Clinton was also being forced to answer uncomfortable questions about his sex life as part of a sexual harassment lawsuit filed by Jones, the Arkansas state employee that Clinton met in a hotel room. The president’s lawyers had argued all the way to the Supreme Court that the suit should be delayed until after Clinton left office—but lost their final appeal in May 1997. The White House had also just been stung by an August 1997 Newsweek article, which reported on allegations that Clinton had groped the breast of a White House volunteer, Kathleen Willey. She told friends the president forcibly kissed her and pushed her hand onto his genitals when they were alone in his private study next to the Oval Office.
As the president’s team battled on several fronts, on December 4, 1997, ABC News aired a two-hour history special about President Kennedy’s “Camelot.” The prime time broadcast featured a handful of well-respected agents describing the reckless philandering they had witnessed while protecting JFK. They told anchor Peter Jennings of their conflicted feelings about shielding the leader of the free world so he could swim naked in the White House swimming pool with his young secretaries and sneak around to one-night stands with women whose names they rarely knew. The agents, four somber men in their retirement years, spoke with the authority of having served their country twice—in the military and in the president’s guard.

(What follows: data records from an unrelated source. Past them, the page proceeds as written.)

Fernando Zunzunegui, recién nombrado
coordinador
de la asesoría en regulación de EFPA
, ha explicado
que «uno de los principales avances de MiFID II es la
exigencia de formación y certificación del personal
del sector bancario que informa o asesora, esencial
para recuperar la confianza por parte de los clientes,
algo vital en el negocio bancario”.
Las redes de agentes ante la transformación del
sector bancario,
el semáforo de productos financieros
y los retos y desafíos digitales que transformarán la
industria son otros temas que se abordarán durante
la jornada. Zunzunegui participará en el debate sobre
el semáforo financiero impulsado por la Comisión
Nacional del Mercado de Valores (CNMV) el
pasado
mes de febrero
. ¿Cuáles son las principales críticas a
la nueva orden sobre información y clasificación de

Larry Newman, a former Kennedy detail agent, told Jennings he admired many qualities of the president, and he choked up when he described watching Kennedy stop in a Boston hospital unit to take time to write encouraging notes to burned children during what was easily the worst hour of Kennedy’s own life. The president’s newborn son was near death in an adjoining ward, and he passed away later that day. But Newman was nevertheless unsettled by Kennedy’s recklessness in pursuing an endless string of sexual conquests. “You were on the most elite assignment in the Secret Service, and you were there watching an elevator or a door because the president was inside with two hookers,” Newman said. Tony Sherman, a fellow agent, said the president’s disregard for his office and the stream of random women ushered into his bedroom eventually angered him.
At the time, reporters did not catch on to the panic this sex-tinged history program caused in the Clinton White House. If agents who had shadowed the late President Kennedy were now coming clean about his voracious philandering, Clinton and his aides wondered, what stories might the Secret Service staff shadowing President Clinton tell? The president later confided in Lewinsky that he feared the Secret Service officers who manned the White House complex were gossiping outside the White House family.
Lew Merletti, whom Clinton had recently named the director of the Secret Service, was charged with protecting the president’s physical safety. But his reaction that December to the ABC program on Kennedy was regarded as a move to shield Clinton from political peril. In one of his first high-profile acts as director, Merletti urged all agents to keep their mouths shut about what they had seen and heard at the president’s shoulder. Without their silence, he warned, they would be endangering the life of the current president and all future ones.
Merletti, a tightly wound, wiry agent with dark hair and an intense gaze, had been mentored by some of the best, including Bob DeProspero, and earned high marks when he served in lower-level positions on President Reagan’s and President Bush’s security details. In the summer of 1995, he realized the dream of any agent, becoming the special agent in charge of the president’s detail. He could not have known, but his timing was ill-fated. He took over the detail a few weeks before Clinton began his sexual relationship with Lewinsky.